Die Sprüche im Stillzimmer kamen trotzdem, aber diesmal konterte ich auf "Du hast es vielleicht gut, ich musste mit total vielen Stichen am Damm genäht werden" nur mit: "Ach echt? Bei mir haben sie nach dem Kaiserschnitt einfach offen gelassen..." und als Antwort auf "Ich kann gar nicht richtig sitzen", gab es nur: "Dafür darf ich nicht duschen... herrliches Gefühl im Wochenbett, denk mal drüber nach..."

Die gewisse Routine im Umgang mit dem Kaiserschnitt tat mir gut... und die Routine als Zweitgebärende mit dem kleinen Knirps  ja sowieso... es ging irgendwie alles leichter als beim ersten Mal und ich baute mir Hilfsbrücken, um doch ein relativ "normales" Miteinander mit meinem Kind zu haben... gewickelt wurde auf meinem Bett (das war diesmal voll elektronisch, eine Riesenerleichterung beim Hinsetzen), das Babybett wurde an einer Seite zu meinem Bett hin geöffnet (wieso hatte mir beim ersten Kind keiner gesagt, dass das ging?) und ich konnte jederzeit mein Baby berühren ohne aufstehen zu müssen... das war gut und dieses Gefühl, es nicht "richtig" geschafft zu haben, kam glücklicherweise gar nicht erst auf...

... und außerdem sah meine Kaiserschnittnarbe nach der zweiten OP auch viel besser aus als nach der ersten ;o)

Ich denke einfach, es war diese ausgestrahlte Zufriedenheit, die mich nach der zweiten Geburt vor den überflüssigen Kaiserschnitt-Sprüchen weitestgehend bewahrt hat... (und natürlich auch das Wissen darum, dass es diese Sprüche überhaupt gab...)
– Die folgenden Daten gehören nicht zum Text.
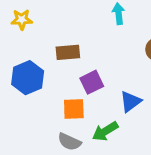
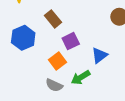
brown rectangle: (68, 52) -> (53, 19), turned 56
orange square: (74, 109) -> (57, 61), turned -35

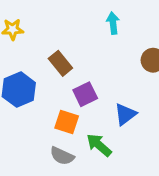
orange square: (57, 61) -> (67, 122), turned -35
green arrow: (81, 77) -> (99, 145), turned 72

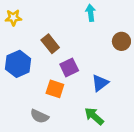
green arrow: (99, 145) -> (94, 116), moved
gray semicircle: (62, 156) -> (39, 116), moved

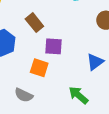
purple square: (69, 67) -> (53, 46), turned 30
blue triangle: (100, 83) -> (95, 62), moved

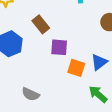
orange square: (39, 68) -> (76, 68), moved
green arrow: (78, 95) -> (98, 94), moved

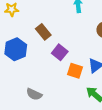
purple square: (59, 47) -> (60, 52), turned 35

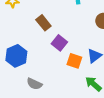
blue hexagon: (16, 49) -> (16, 56), moved

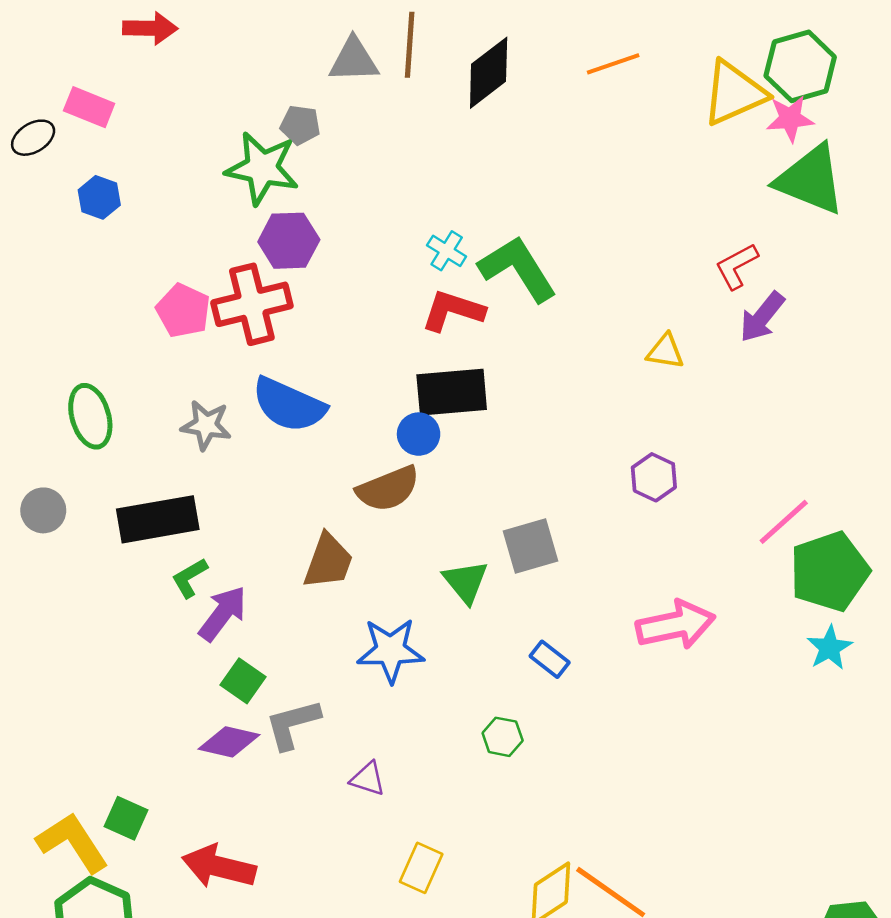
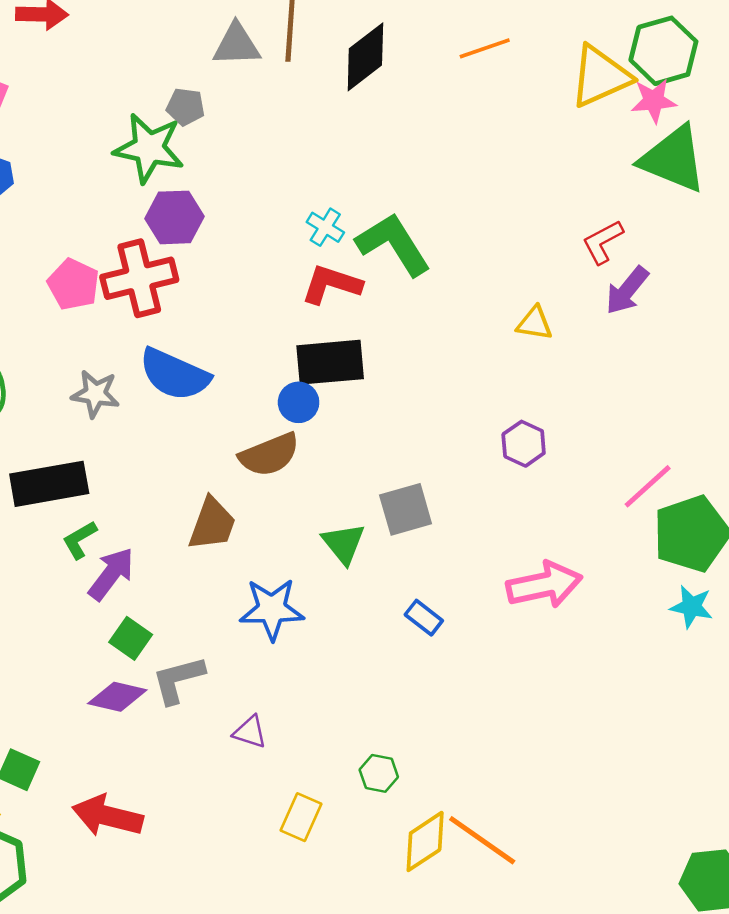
cyan star: (829, 648) -> (691, 607), turned -30
green hexagon: (503, 737) -> (379, 773), moved

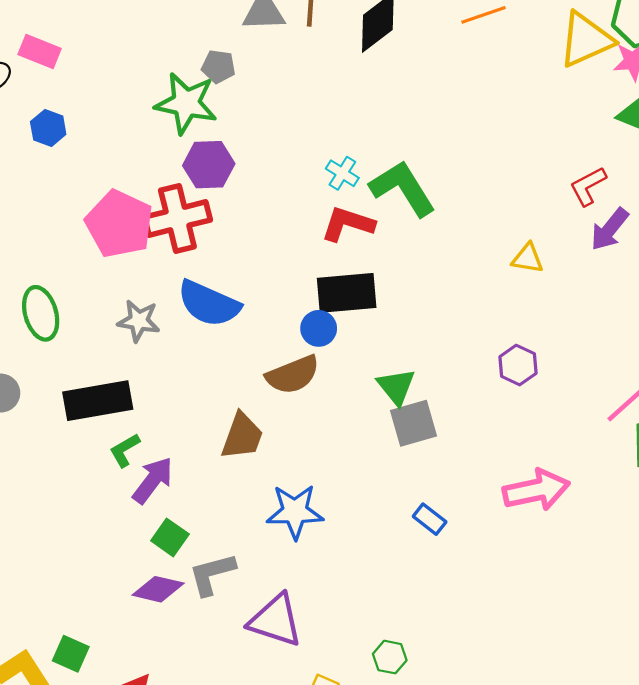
pink pentagon: (74, 284) -> (119, 224), size x1.5
green triangle: (344, 543) -> (396, 387), moved
purple triangle: (250, 732) -> (276, 620), size x1.8

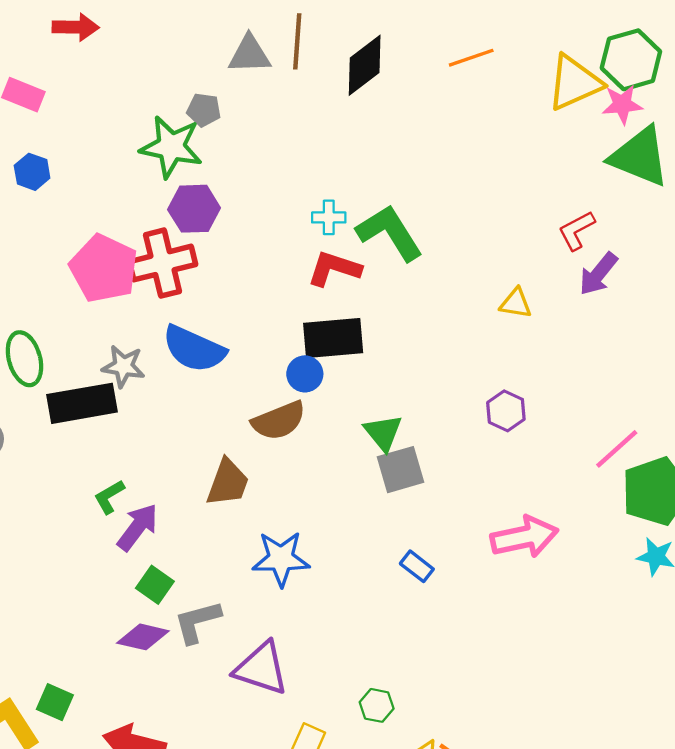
cyan cross: (342, 173) -> (329, 217), turned -32
black rectangle: (98, 401) -> (82, 403), moved

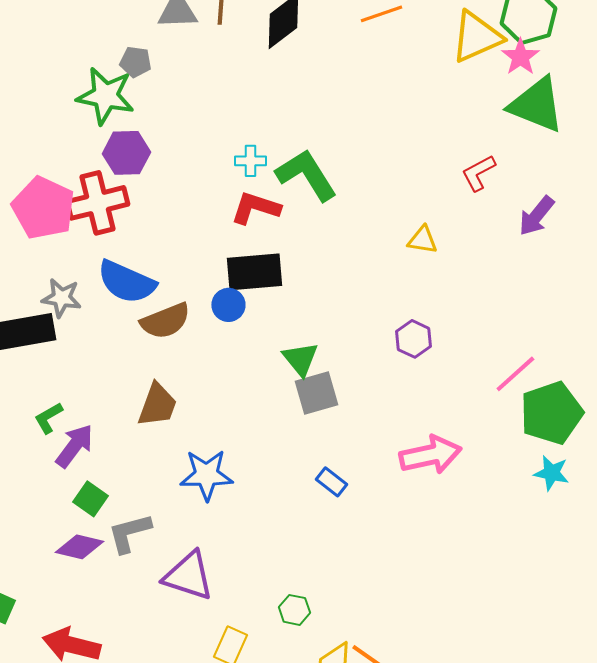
pink star: (622, 104) -> (520, 57), turned -30
purple arrow: (598, 274) -> (536, 216), moved
brown semicircle: (279, 421) -> (165, 321), moved

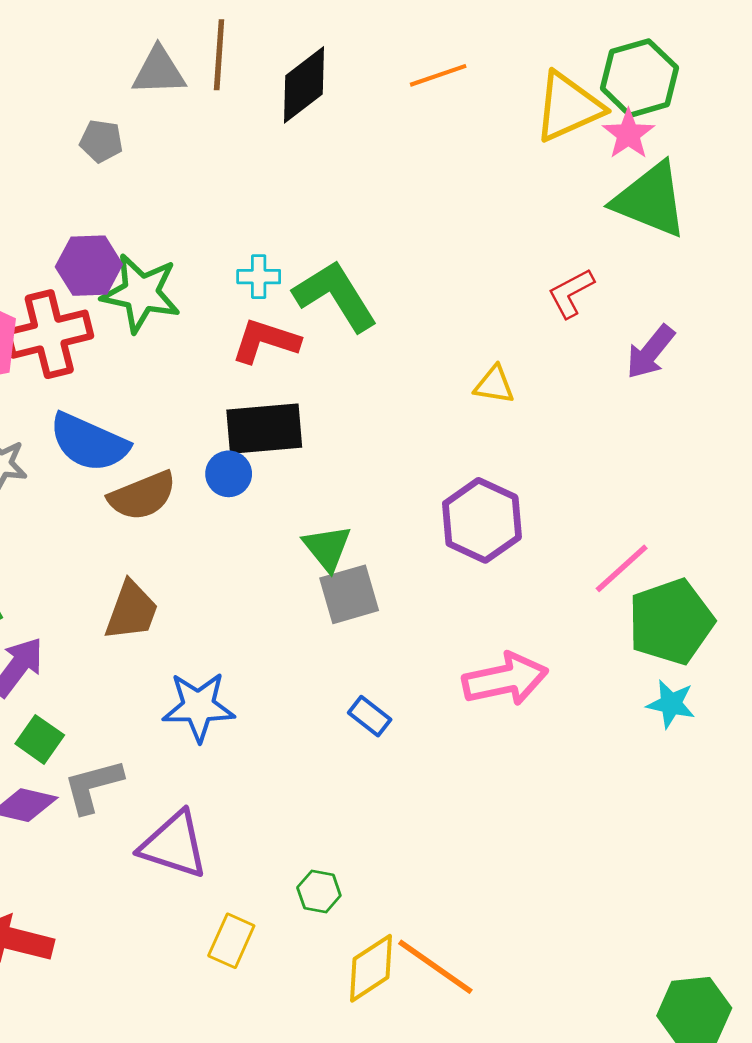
green star: (105, 96) -> (141, 293), moved
purple hexagon: (413, 339) -> (482, 520), size x1.6

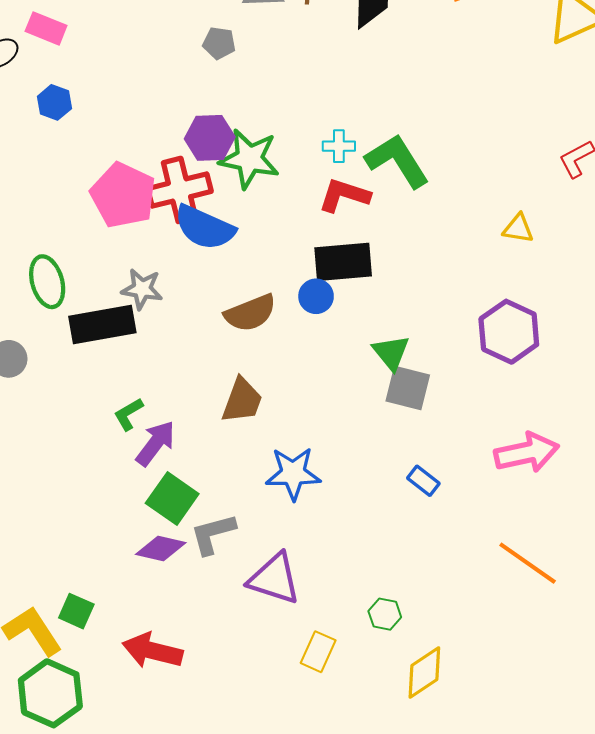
blue semicircle: (89, 442) -> (205, 228), moved
gray square: (349, 594) -> (408, 388), turned 30
green square: (40, 739) -> (172, 498), size x1.4
orange line: (435, 967) -> (528, 563), moved

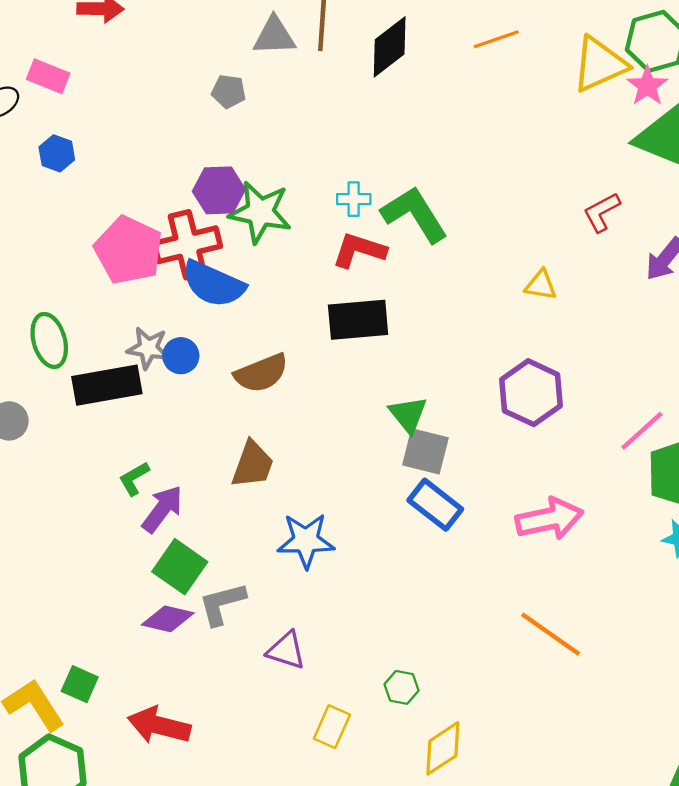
blue circle: (316, 296) -> (181, 356), moved
blue rectangle: (423, 481) -> (435, 505), moved, size x1.6
purple triangle: (274, 579) -> (286, 650), size x0.7

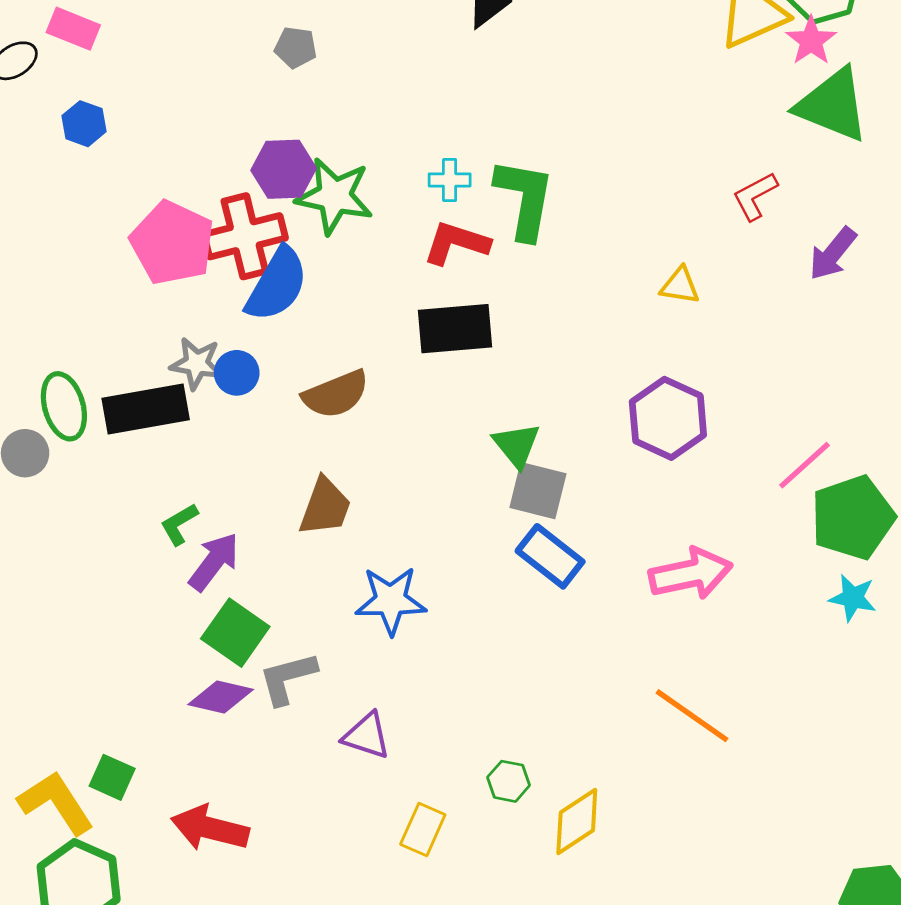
green L-shape: (415, 214) -> (525, 199), turned 42
blue semicircle: (213, 284) -> (277, 284), turned -84
green ellipse: (49, 340) -> (64, 406), moved
yellow diamond: (443, 748) -> (577, 821), moved

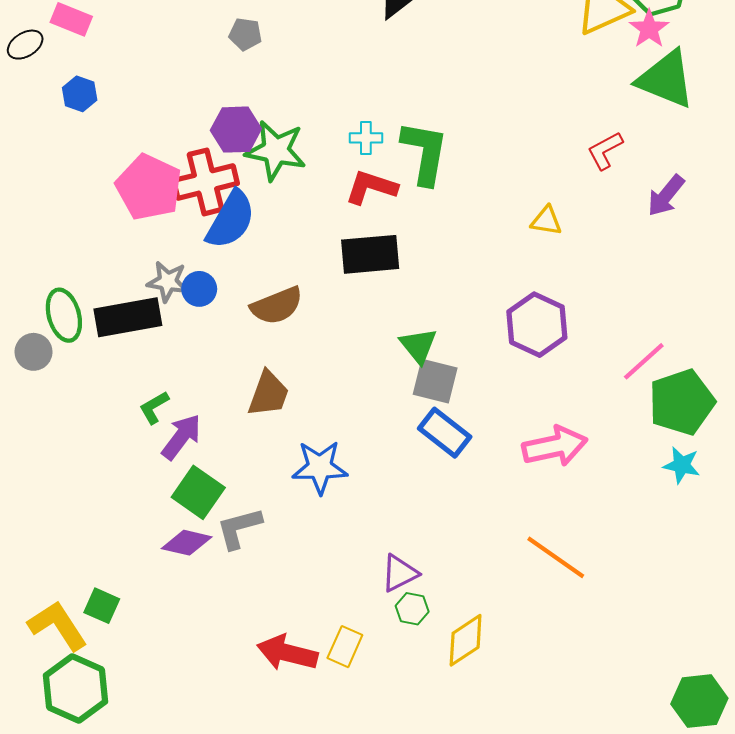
purple triangle: (367, 736) -> (400, 573), moved, turned -45
red arrow: (210, 828) -> (287, 653), moved

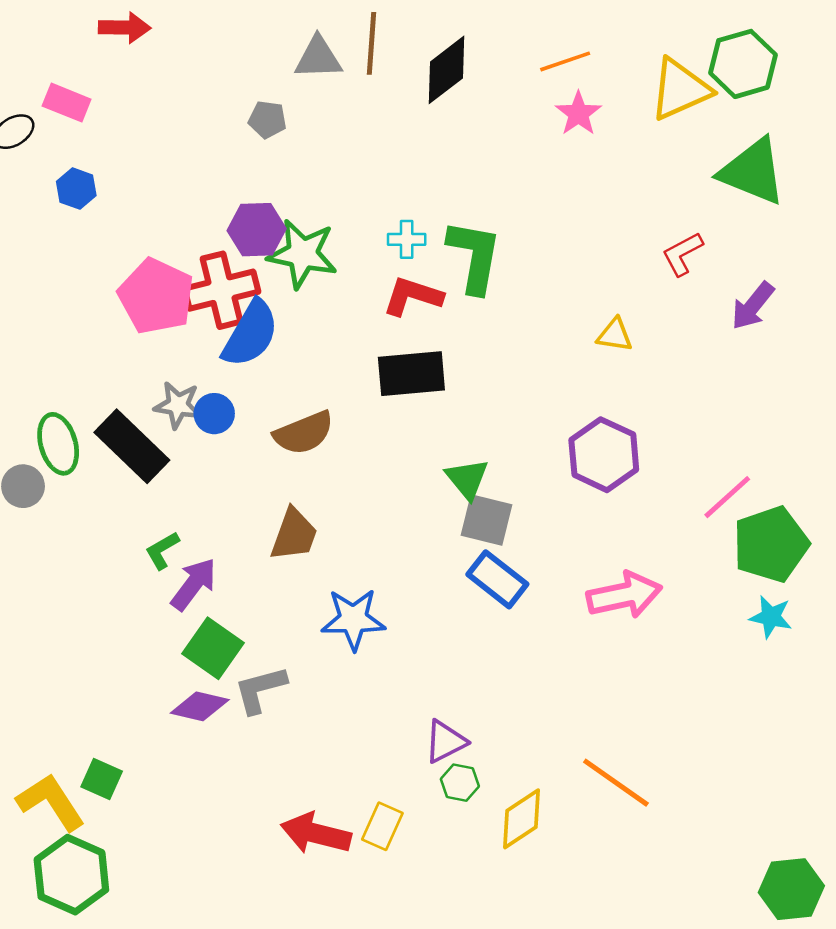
pink star: (649, 29) -> (578, 113), moved
black rectangle: (128, 317) -> (132, 446), turned 54
orange line: (556, 557) -> (616, 783), moved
Auch, wenn es jetzt schon viele Jahre zurückliegt, hat das Thema mich ja scheinbar trotzdem nie ganz losgelassen, ich verstehe es bis heute nicht, warum einige Mütter glauben, sie wären besser als andere, nur weil sie es ohne medizinische Hilfe "geschafft" haben, warum können sie nicht auch andere neben ihren eigenen Erfahrungen gelten lassen?
Ich behaupte doch auch nicht, dass jede Spontangeburt ein Spaziergang ist, bei Kerzenschein und leiser Musik der Schmerz einfach weggeatmet wird und alles irgendwie "voll easy" ist... mir ist völlig klar, dass es auch da reichlich Horrorgeschichten gibt... und bestimmt viele noch kräftezehrender waren als meine... aber was ist da falsch und was richtig? Was gut und was schlecht?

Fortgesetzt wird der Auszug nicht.